When we left Mr. Johnson, he was still in Graniteville, California. He’s since left that town and is on his way toward Reno, Nevada.

“Webber’s Lake — In reaching this place, about midway is an old log cabin, built of handsome timber, the logs of which it is composed are dove-tailed at the corners, making a very strong and durable building. When the stages formerly ran over this road from Virginia City to Marysville, before the Central Pacific Railroad was built, this trail was a good road, but since the building of the railroad this, as well as many another good road, has been neglected, especially the part running through the Sardinian Valley, a distance of seventy miles.
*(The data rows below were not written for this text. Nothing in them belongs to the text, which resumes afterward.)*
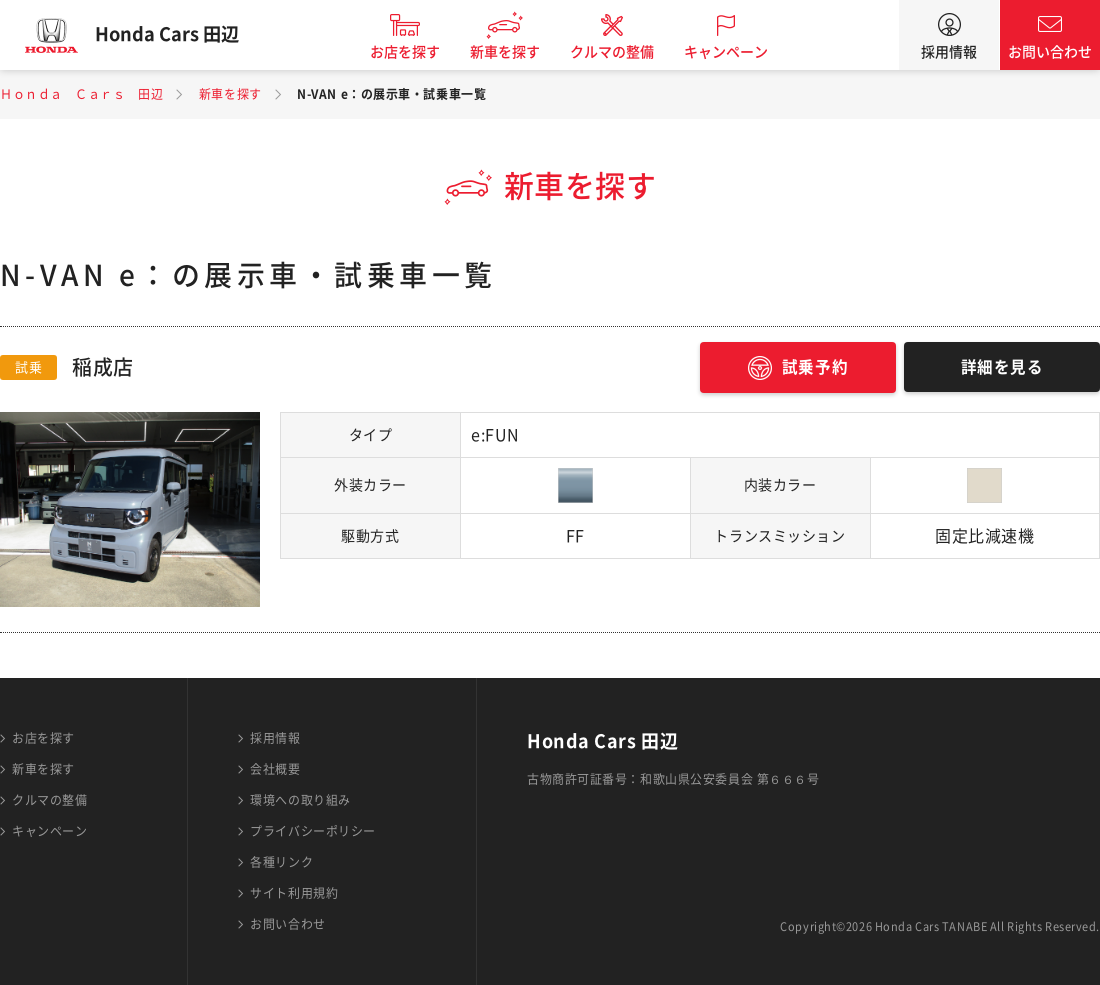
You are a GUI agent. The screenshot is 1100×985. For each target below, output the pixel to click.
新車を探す (513, 52)
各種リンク (281, 862)
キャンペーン (734, 52)
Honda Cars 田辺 (175, 35)
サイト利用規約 (294, 893)
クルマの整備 (620, 52)
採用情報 (949, 52)
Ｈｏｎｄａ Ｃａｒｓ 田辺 (81, 94)
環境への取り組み (300, 800)
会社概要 (275, 769)
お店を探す (413, 52)
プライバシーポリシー (313, 831)
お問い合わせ (1050, 52)
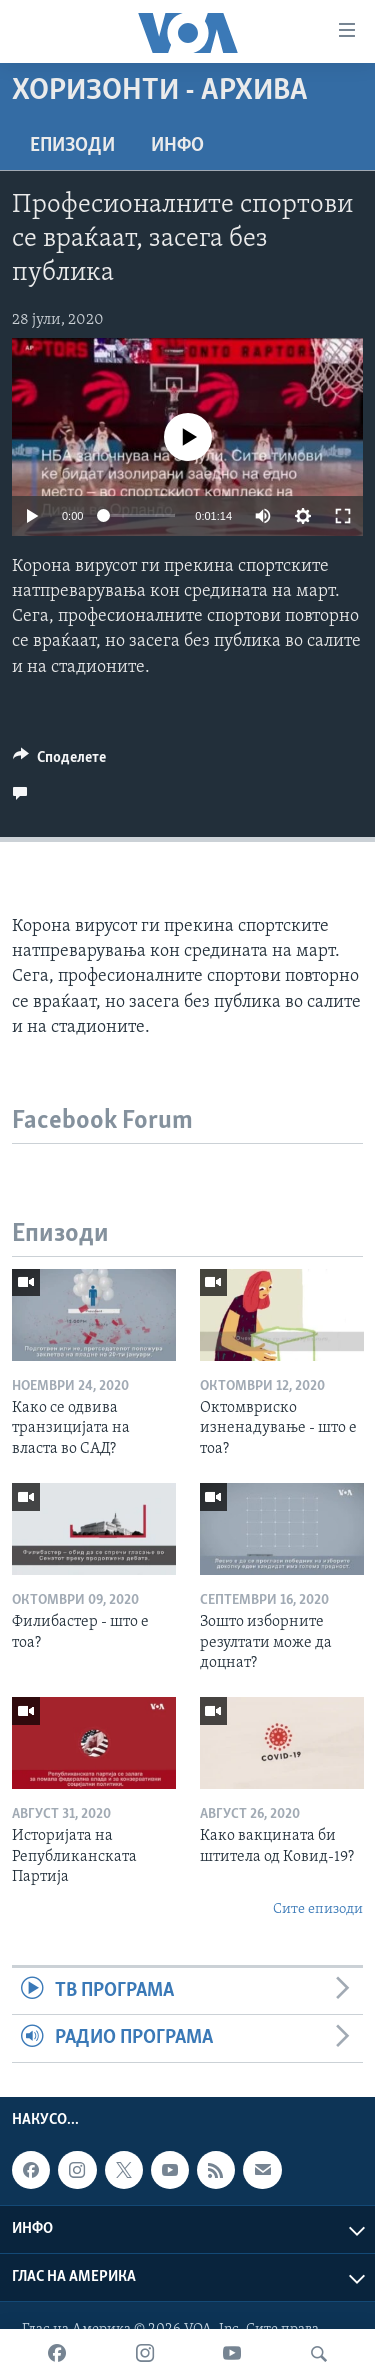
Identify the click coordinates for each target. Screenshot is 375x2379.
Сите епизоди (318, 1909)
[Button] (59, 762)
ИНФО (177, 146)
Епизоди (72, 146)
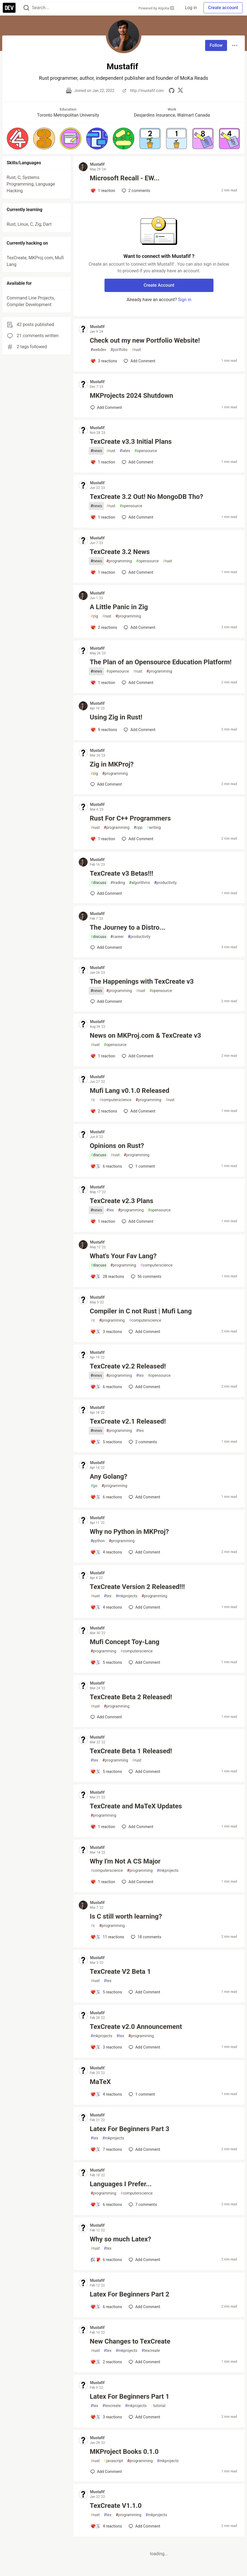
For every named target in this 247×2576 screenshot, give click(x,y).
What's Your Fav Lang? (123, 1256)
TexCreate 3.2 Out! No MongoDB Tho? (146, 497)
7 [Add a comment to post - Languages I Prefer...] (142, 2204)
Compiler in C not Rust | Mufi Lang (141, 1311)
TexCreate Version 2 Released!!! (137, 1587)
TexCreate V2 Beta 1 (120, 1971)
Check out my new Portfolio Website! (145, 340)
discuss (98, 883)
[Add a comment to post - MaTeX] (106, 2094)
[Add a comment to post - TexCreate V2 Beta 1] (106, 1992)
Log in (191, 7)
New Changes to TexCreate (130, 2341)
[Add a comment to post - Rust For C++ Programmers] (103, 839)
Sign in (184, 299)
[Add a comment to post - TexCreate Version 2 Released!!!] (106, 1607)
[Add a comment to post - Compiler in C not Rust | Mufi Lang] (106, 1332)
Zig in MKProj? (112, 764)
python (98, 1541)
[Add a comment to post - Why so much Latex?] (106, 2260)
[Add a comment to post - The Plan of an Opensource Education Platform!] (103, 683)
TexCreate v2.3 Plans (121, 1201)
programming (119, 561)
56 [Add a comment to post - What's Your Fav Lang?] (145, 1276)
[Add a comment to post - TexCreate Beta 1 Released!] (106, 1772)
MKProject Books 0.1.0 (124, 2451)
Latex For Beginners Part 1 (129, 2396)
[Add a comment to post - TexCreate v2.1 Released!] (106, 1442)
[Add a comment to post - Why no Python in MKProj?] (106, 1552)
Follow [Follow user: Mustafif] (216, 45)
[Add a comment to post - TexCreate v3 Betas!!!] (106, 893)
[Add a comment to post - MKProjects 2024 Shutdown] (106, 407)
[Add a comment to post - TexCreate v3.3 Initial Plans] (103, 462)
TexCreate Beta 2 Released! (131, 1697)
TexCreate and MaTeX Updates (136, 1806)
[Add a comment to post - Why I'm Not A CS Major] (103, 1882)
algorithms (139, 883)
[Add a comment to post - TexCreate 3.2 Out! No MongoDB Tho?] (103, 517)
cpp (138, 828)
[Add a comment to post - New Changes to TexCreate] (106, 2362)
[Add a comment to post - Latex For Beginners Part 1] (106, 2417)
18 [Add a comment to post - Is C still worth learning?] (145, 1937)
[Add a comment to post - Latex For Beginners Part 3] (106, 2149)
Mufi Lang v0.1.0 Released (129, 1091)
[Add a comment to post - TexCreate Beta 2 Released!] (106, 1717)
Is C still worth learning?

“About two miles distant from this log cabin is the summit of the mountain, which rises from the lake to a height of two thousand feet. The scenery from the summit is lovely, in fact everything around was beautiful, while on my right are the Sierras covered with snow. In traveling along, the lake is on my right going east, on my left were many buildings, one was large, and evidently a hotel, situated directly in front of the lake. The road passed between the lake and the buildings; from the hotel to the water was only about four rods. The length of the lake is one mile; the width about half a mile, many boats were on the shore. On my arrival, I asked for ‘Dr. Webber.’
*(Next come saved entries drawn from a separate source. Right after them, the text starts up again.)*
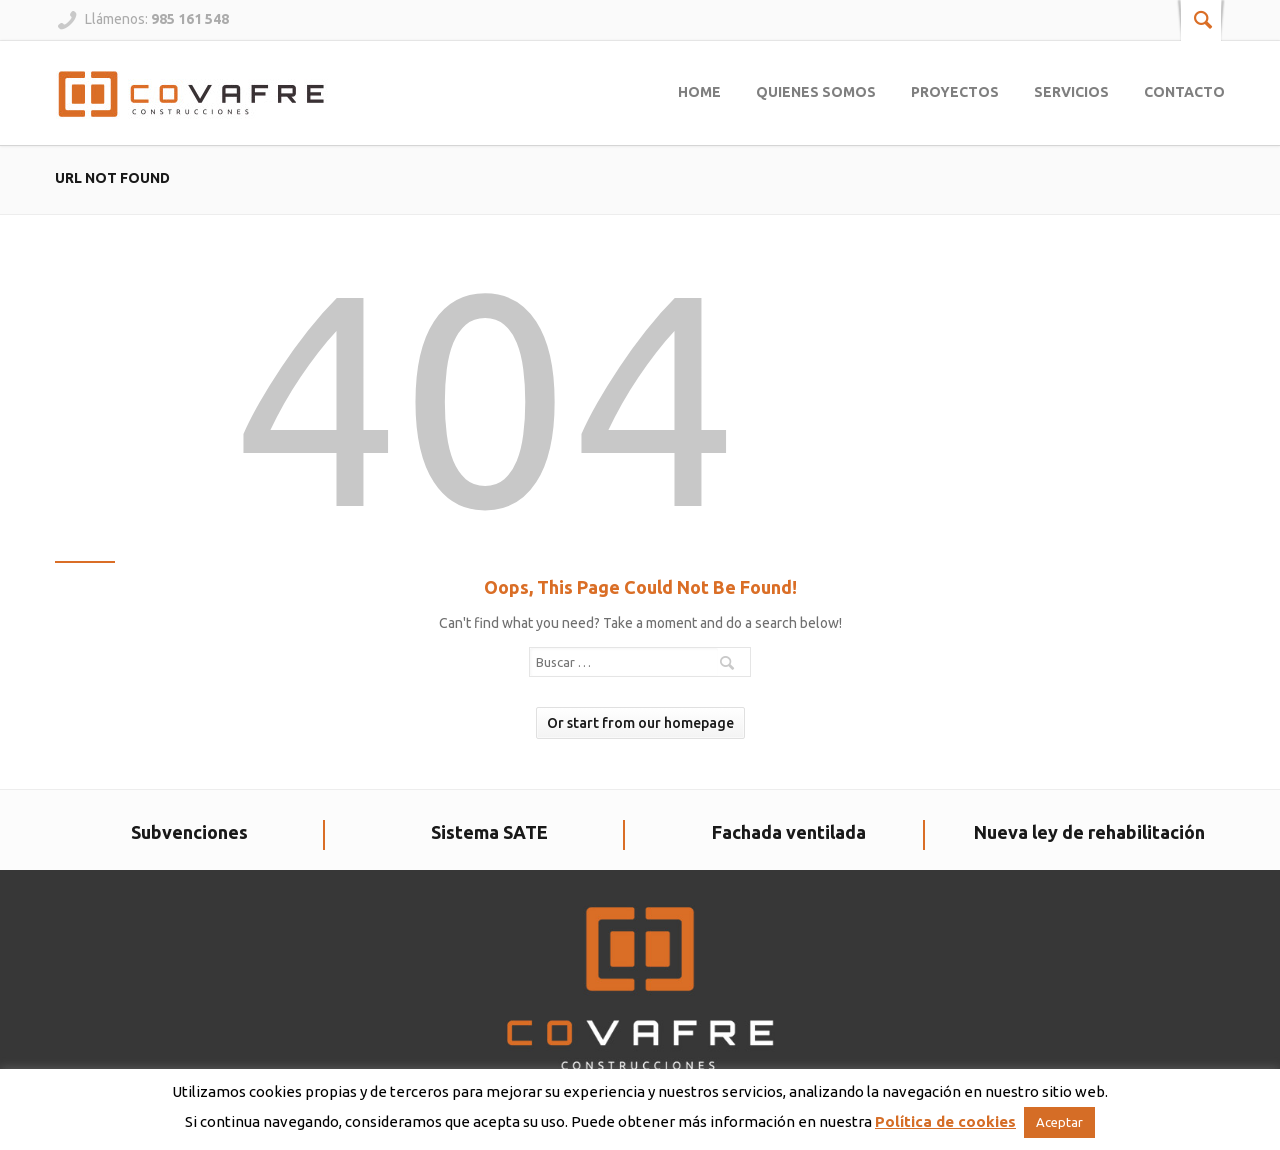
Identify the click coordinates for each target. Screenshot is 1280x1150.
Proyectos (955, 92)
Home (699, 92)
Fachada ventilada (789, 832)
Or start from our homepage (640, 723)
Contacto (1184, 92)
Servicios (1071, 92)
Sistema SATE (489, 832)
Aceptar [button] (1059, 1122)
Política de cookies (945, 1121)
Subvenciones (189, 832)
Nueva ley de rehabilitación (1089, 832)
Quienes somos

“A tall man, about seventy-five years of age, answered me, saying, ‘My name is Webber, I answer to Doctor Webber.’ ‘I stopped at a hotel about four miles from Grass Valley, and the proprietor gave me this note to give you on my arrival, here it is.’ The doctor read aloud: ‘This traveler called at my hotel and said that he was from Eureka, with horse, carriage, and cow going East, to Massachusetts. I told him to follow the old Fermis trail to Reno, and on reaching Webber’s Lake, to stop and give this note to Doctor Webber. From, John Clark.’
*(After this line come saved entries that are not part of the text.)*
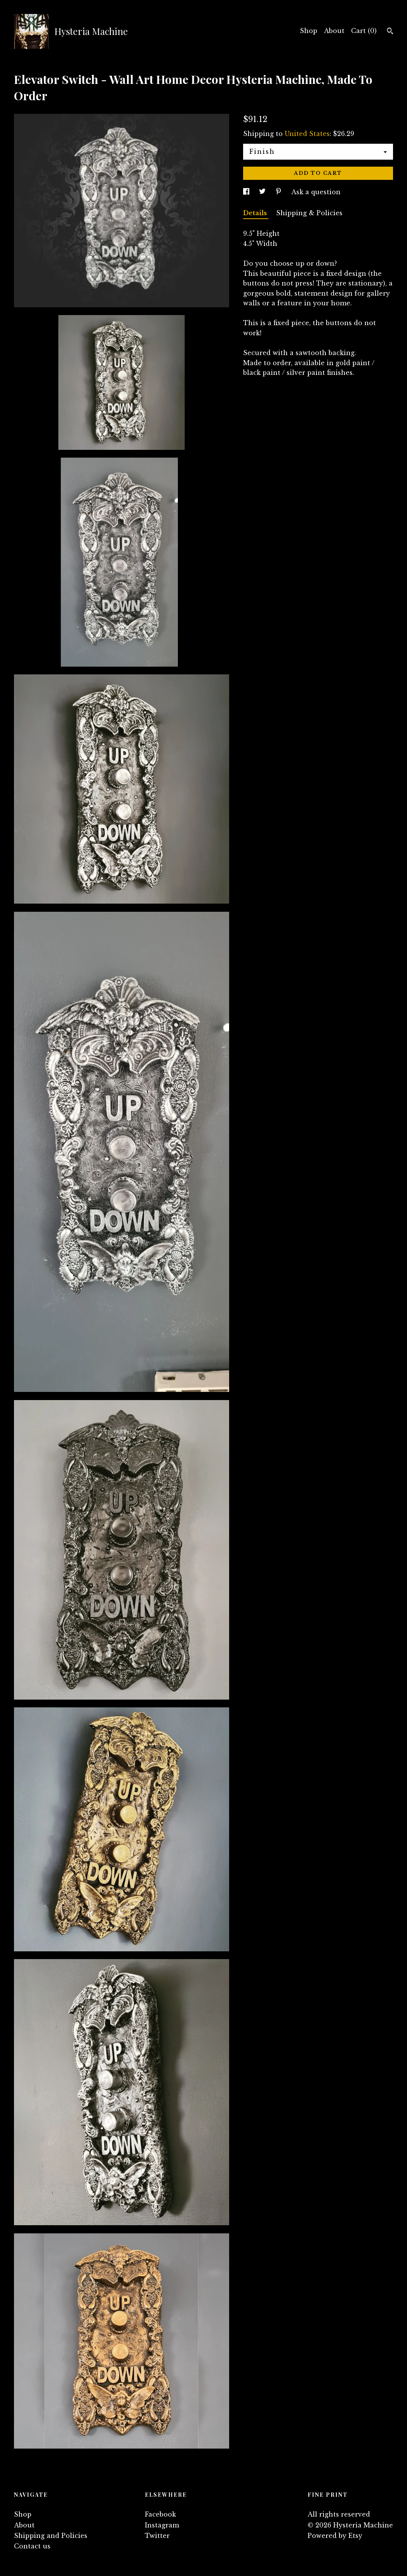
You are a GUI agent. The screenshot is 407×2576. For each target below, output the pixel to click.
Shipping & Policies (309, 213)
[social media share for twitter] (263, 192)
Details (255, 213)
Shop (308, 31)
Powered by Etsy (335, 2535)
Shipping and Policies (50, 2535)
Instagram (162, 2525)
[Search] (390, 32)
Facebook (160, 2514)
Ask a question (316, 192)
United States (307, 134)
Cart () (364, 31)
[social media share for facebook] (247, 192)
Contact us (32, 2546)
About (334, 31)
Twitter (157, 2535)
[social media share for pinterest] (279, 192)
“‘Stranger, walk into my office; sit down. You are from Eureka and going East, to Massachusetts, your old home, and with that outfit; it will take some grit.’ ‘I am.’ ‘Don’t you like California?’ ‘I like the East much better.’ ‘How long have you been in the state?’ ‘About two years, or a little more.’ ‘Have you been in Eureka all that time?’ ‘I have, sir.’ ‘I do not wonder that you do not like that part of California, where the sands blow like the snows of the East. No wonder you are anxious to get back to old Massachusetts; I know all about this state, having traveled it all over. I think I am situated here the best of any one. Look at my surroundings; look at that beautiful sheet of water; look at the green grass; we do not have to pump water on our lands to keep them from drying up. No, not a bit of it. Look on yonder mountain; see those white caps, they are white by night as well as day; they are white from the first of August to the first of August the next year.’

“[I replied,] ‘Doctor, you have here a delightful situation, I would like to stop with you overnight; here is good grass to which my cattle will testify, I shall soon be where there is none; am I not right?’ ‘You are; when you get into Nevada you will often think of me; what can I do for you?’ ‘I would like to picket my cattle where the grass is short and sweet, not where you intend to cut for hay. I suppose you make hay of that tall grass?’ ‘I do; yonder is a good white clover patch, take your cattle there, turn them loose if you dare do so; they will do no harm. Our tea will soon be ready and come in, perhaps you will find something you do not carry. Do not refuse when one asks you; traveling as you are, accept the invitation, you are right welcome.’

“I went to see that my cattle were all right and having their supper and returned to the hotel for my own. After supper I got a pail and milked the cow, and carried it to the doctor saying, ‘My cow sends this pail of milk to you in return for the grass she has and is now devouring; please accept it.’ We sat in front of the house talking on every subject, when two hacks with four ladies and gentlemen drove up from Reno, who were coming to make a visit of three or four days at this pleasant resort.”